The next day, Jeremiah Greenman found himself marching through several inches of snow in hilly Providence toward East Greenwich to undertake one of the most unusual, and historic, assignments of the war. He had been selected by his commanding officer as one of the drillmasters to train America’s first permanent regiment of all-black troops, the First Rhode Island.

Greenman thought little about the assignment. He trained the black recruits on how to parade, maneuver on the battlefield, load, fire, and care for muskets. The more than two hundred men in his regiment were given their guns on April 15. Arming former slaves meant little to Greenman, who remarked casually in his journal that “we got our guns draw’d,” and nothing more.

George Washington, who held mixed feelings about freeing slaves all of his life, did not initially want “a black corps,” as he later wrote General William Heath and others.1 Now, though, needing as many trained men as he could obtain, he had changed his mind, albeit reluctantly, and was happy to have men from among Rhode Island’s 2,671 slaves.2

Washington recognized them as a huge pool from which to enlist much needed troops.

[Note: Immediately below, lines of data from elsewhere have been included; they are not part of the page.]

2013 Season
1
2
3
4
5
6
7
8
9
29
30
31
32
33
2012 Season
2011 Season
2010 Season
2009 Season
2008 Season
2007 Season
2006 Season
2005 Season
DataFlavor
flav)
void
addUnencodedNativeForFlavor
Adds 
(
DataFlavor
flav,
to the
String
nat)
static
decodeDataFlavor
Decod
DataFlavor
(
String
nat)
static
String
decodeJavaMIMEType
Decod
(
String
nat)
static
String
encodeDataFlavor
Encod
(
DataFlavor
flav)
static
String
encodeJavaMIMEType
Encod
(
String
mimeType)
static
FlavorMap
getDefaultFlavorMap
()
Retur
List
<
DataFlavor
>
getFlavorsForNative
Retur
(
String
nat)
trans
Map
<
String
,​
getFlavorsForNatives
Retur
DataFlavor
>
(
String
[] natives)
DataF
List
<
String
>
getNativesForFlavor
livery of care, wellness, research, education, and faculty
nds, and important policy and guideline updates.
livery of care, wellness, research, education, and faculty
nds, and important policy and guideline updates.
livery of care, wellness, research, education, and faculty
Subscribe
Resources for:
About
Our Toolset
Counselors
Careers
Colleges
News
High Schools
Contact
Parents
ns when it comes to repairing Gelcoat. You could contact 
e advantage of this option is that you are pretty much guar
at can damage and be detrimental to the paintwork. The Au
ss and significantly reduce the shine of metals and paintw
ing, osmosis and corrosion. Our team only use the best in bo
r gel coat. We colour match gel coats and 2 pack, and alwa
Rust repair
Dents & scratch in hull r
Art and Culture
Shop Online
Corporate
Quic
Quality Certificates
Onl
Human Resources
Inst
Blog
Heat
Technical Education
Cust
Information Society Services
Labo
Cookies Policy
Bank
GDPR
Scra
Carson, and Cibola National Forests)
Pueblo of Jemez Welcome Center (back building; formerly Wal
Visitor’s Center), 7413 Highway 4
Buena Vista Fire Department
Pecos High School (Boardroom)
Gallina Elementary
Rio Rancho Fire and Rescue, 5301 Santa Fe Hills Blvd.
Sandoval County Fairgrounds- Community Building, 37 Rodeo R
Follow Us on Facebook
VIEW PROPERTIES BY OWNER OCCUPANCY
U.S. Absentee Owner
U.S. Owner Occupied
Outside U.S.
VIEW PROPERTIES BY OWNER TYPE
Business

He wanted this new all-black unit in Rhode Island to succeed, too, and so he put it under the command of Greene, a relative of his trusted aide, Nathanael Greene.

Washington had seen the reliability of black soldiers during the French and Indian War, when he served as a colonial officer under British General William Braddock, the head of a British army in Virginia in 1755.3 One New Hampshire black, Robert Miller, fought for the colonial militia that was part of the British army in that war; twenty years later his son fought in the Continental Army against the British.4

The coming of the Revolution gave antislavery forces their greatest ammunition. Rev. Samuel Allinson, of New Jersey, used that argument in a letter to Patrick Henry, reminding him that it would be “the lasting disgrace” of Congress not to grant freedom to blacks “if they should spend so much time to secure their own liberties and leave no vestige of their regard to those of their fellow men in bondage to themselves.” Congressional delegate James Otis wrote that “those who barter away other men’s liberty will soon care little for their own.” 5

One of the voices against slavery belonged to George Washington, who had spoken out against it several times during the previous decade. He introduced a bill to halt the transportation of slaves to Virginia in the 1760s. In 1774, he introduced, with his friend George Fairfax, “resolves,” or formal proposals, on the issue. In them, again, Washington called for curbs on slavery, describing bondage as a “wicked, cruel, and unnatural trade.” Later, connecting the Revolution to slavery, he wrote that Americans had to free themselves from England or be turned into as “tame and abject slaves as the blacks we rule over with such arbitrary sway,” adding that the blacks were “poor wretches.”6 It was no surprise then, when he badly needed troops, that George Washington turned to the slave population of the states and offered freedom as an inducement.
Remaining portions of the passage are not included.